¿De qué hablar, amigo lector y atribulado ciudadano, cuando hay tanto de que hablar?. Por ejemplo, ¿de las inauditas —pero creíbles— amenazas que un grupo criminal vuelca sobre medios de comunicación, y especialmente contra una periodista que se desempeña con admirable valentía? ¿O de la pobreza que avanza, imparable, sobre millones de mexicanos, denunciada por fuentes estatales? ¿O de la tercera ola —o nueva cresta— de la pandemia, que cobra millares de vidas?

De eso podemos hablar, aunque ya lo hicieron las instancias oficiales. Se deploró el hostigamiento criminal y se ofreció adoptar medidas que pongan a salvo a víctimas potenciales, pero no se reconoció el fracaso colosal de las políticas (sic) de seguridad. Se negó el auge de la pobreza, amparando la negativa en “otros datos” que nadie conoce y que jamás se justifican. Se ensombreció la información sobre la pandemia con debates sobre el color de los semáforos y sin novedades que permitan enfrentar la marejada del Covid.

Pero también podemos hablar de lo que hablando, hablando, hablando, como es profesión y pasión, ha sostenido el Ejecutivo.
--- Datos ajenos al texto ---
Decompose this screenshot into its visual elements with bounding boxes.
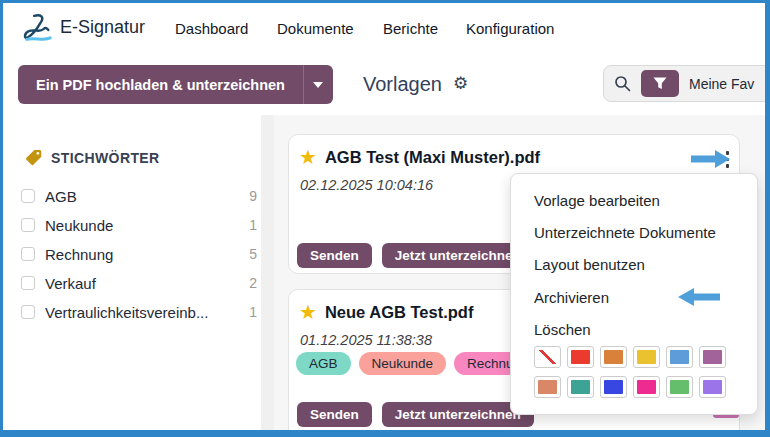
sidebar-item-label: Rechnung: [45, 246, 243, 263]
color-swatch-row-2: [534, 376, 726, 398]
swatch-salmon[interactable]: [534, 376, 561, 398]
template-title[interactable]: AGB Test (Maxi Muster).pdf: [325, 148, 540, 167]
color-swatch-row-1: [534, 346, 726, 368]
top-navbar: E-Signatur Dashboard Dokumente Berichte …: [3, 3, 765, 55]
favorite-star-icon[interactable]: ★: [299, 147, 317, 167]
template-date: 01.12.2025 11:38:38: [300, 332, 432, 348]
filter-facet-chip[interactable]: [641, 70, 679, 97]
menu-item-unterzeichnete-dokumente[interactable]: Unterzeichnete Dokumente: [534, 224, 716, 241]
app-title: E-Signatur: [60, 17, 145, 38]
annotation-arrow-right-icon: [691, 150, 731, 168]
swatch-yellow[interactable]: [633, 346, 660, 368]
sidebar-item-rechnung[interactable]: Rechnung 5: [21, 243, 257, 265]
swatch-violet[interactable]: [699, 376, 726, 398]
swatch-blue[interactable]: [666, 346, 693, 368]
swatch-red[interactable]: [567, 346, 594, 368]
upload-sign-split-button: Ein PDF hochladen & unterzeichnen: [18, 65, 333, 104]
upload-sign-button[interactable]: Ein PDF hochladen & unterzeichnen: [18, 65, 303, 104]
gear-icon[interactable]: ⚙: [453, 73, 468, 94]
sidebar-item-label: Verkauf: [45, 275, 243, 292]
menu-item-vorlage-bearbeiten[interactable]: Vorlage bearbeiten: [534, 192, 660, 209]
app-window: E-Signatur Dashboard Dokumente Berichte …: [0, 0, 770, 437]
swatch-green[interactable]: [666, 376, 693, 398]
sidebar-item-verkauf[interactable]: Verkauf 2: [21, 272, 257, 294]
signature-logo-icon: [20, 13, 54, 45]
sidebar-item-label: Vertraulichkeitsvereinb...: [45, 304, 243, 321]
nav-item-konfiguration[interactable]: Konfiguration: [466, 20, 554, 37]
template-date: 02.12.2025 10:04:16: [300, 177, 433, 193]
sidebar-heading-label: STICHWÖRTER: [51, 150, 160, 166]
swatch-teal[interactable]: [567, 376, 594, 398]
menu-item-layout-benutzen[interactable]: Layout benutzen: [534, 256, 645, 273]
sidebar-item-label: Neukunde: [45, 217, 243, 234]
sidebar-heading: STICHWÖRTER: [25, 149, 160, 166]
send-button[interactable]: Senden: [297, 402, 372, 427]
checkbox[interactable]: [21, 276, 35, 290]
search-facet-label: Meine Fav: [689, 76, 754, 92]
checkbox[interactable]: [21, 189, 35, 203]
sidebar-item-vertraulichkeit[interactable]: Vertraulichkeitsvereinb... 1: [21, 301, 257, 323]
sidebar-scrollbar[interactable]: [261, 115, 274, 430]
swatch-no-color[interactable]: [534, 346, 561, 368]
sidebar-item-count: 9: [249, 188, 257, 204]
sidebar-item-count: 2: [249, 275, 257, 291]
swatch-mauve[interactable]: [699, 346, 726, 368]
menu-item-archivieren[interactable]: Archivieren: [534, 289, 609, 306]
sidebar-item-label: AGB: [45, 188, 243, 205]
nav-item-dashboard[interactable]: Dashboard: [175, 20, 248, 37]
filter-funnel-icon: [653, 77, 667, 90]
sidebar-item-count: 1: [249, 304, 257, 320]
tag-icon: [25, 149, 42, 166]
template-title[interactable]: Neue AGB Test.pdf: [325, 303, 474, 322]
favorite-star-icon[interactable]: ★: [299, 302, 317, 322]
checkbox[interactable]: [21, 247, 35, 261]
sidebar-item-agb[interactable]: AGB 9: [21, 185, 257, 207]
upload-sign-dropdown-toggle[interactable]: [303, 65, 333, 104]
nav-item-dokumente[interactable]: Dokumente: [277, 20, 354, 37]
sidebar-item-count: 5: [249, 246, 257, 262]
tag-row: AGB Neukunde Rechnung: [296, 352, 542, 375]
checkbox[interactable]: [21, 218, 35, 232]
checkbox[interactable]: [21, 305, 35, 319]
page-title: Vorlagen: [363, 73, 442, 96]
sidebar-item-count: 1: [249, 217, 257, 233]
sidebar-item-neukunde[interactable]: Neukunde 1: [21, 214, 257, 236]
swatch-royal-blue[interactable]: [600, 376, 627, 398]
menu-item-loeschen[interactable]: Löschen: [534, 321, 591, 338]
chevron-down-icon: [313, 82, 323, 88]
tag-neukunde[interactable]: Neukunde: [359, 352, 447, 375]
tag-agb[interactable]: AGB: [296, 352, 351, 375]
nav-item-berichte[interactable]: Berichte: [383, 20, 438, 37]
swatch-orange[interactable]: [600, 346, 627, 368]
search-icon: [614, 75, 631, 92]
swatch-magenta[interactable]: [633, 376, 660, 398]
annotation-arrow-left-icon: [678, 288, 720, 306]
search-input[interactable]: Meine Fav: [603, 65, 770, 102]
send-button[interactable]: Senden: [297, 243, 372, 268]
card-context-menu: Vorlage bearbeiten Unterzeichnete Dokume…: [510, 173, 758, 415]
Entre ráfagas que asedian a la judicatura, el funcionario llamado a promover concordia y confianza ha escrito otro capítulo, que puede ser un asalto final, en su constante arremetida contra el Poder Judicial. Y en esa misma circunstancia huracanada, el orador —comprometido, por su función, con el progreso de la ciencia— rompió lanzas contra los compatriotas que han hecho estudios superiores en el extranjero.

Dijo el primer mandatario que el Poder Judicial está “podrido” y elevó la voz en contra de ministros de la Suprema Corte y jueces en general, que se empeñan —advirtió— en conservar vicios y privilegios, a despecho de la justicia que les corresponde administrar. Los calificó, palabras más o menos, como “ortodoxos” de la ley, desatentos a los intereses del pueblo. Eso dijo —y mucho más— y quedó tan campante. Me pregunto —y pregunto a millares de funcionarios de la justicia y a millones de justiciables— si estas invectivas son tolerables; si son propias de un jefe de Estado; si son compatibles con la “decencia republicana”. Y comprendo la irritación que padecen en silencio quienes no merecen tales denuestos, pero deben soportarlos porque provienen del Olimpo del poder.

Por supuesto, es natural que en un tribunal, cuerpo colegiado, surjan diversas opiniones sobre temas comunes, y haya pugnas por prevalecer. Pero no es natural —o no debiera serlo— que desde la “oficina de al lado” se lancen proyectiles, se exacerben las diferencias y se alimenten las contiendas.

El mismo orador empuñó lanzas contra los graduados en el extranjero, acusándolos de ponerse al servicio de bajos intereses y aprender a “robar” —su palabra, no la mía— en los cursos superiores que siguieron en planteles fuera de México. Hasta citó a Harvard, por su nombre. También puedo comprender el malestar de científicos, investigadores, catedráticos, que fueron más allá de nuestras fronteras, honraron a México en el escenario internacional y lo sirven fronteras adentro.

De todo eso podemos hablar. Más aún: debemos hablar en voz alta, con abundantes razones. Mal que se amenace a periodistas. Mal que avance la pobreza. Mal que cunda la pandemia. Y no menos mal que se difame a un poder de la Unión, con expresiones totalizadoras, y a mexicanos que cometieron el “pecado” de adquirir fuera los conocimientos que luego nos beneficiarán dentro. Nuestro propio pecado sería guardar silencio.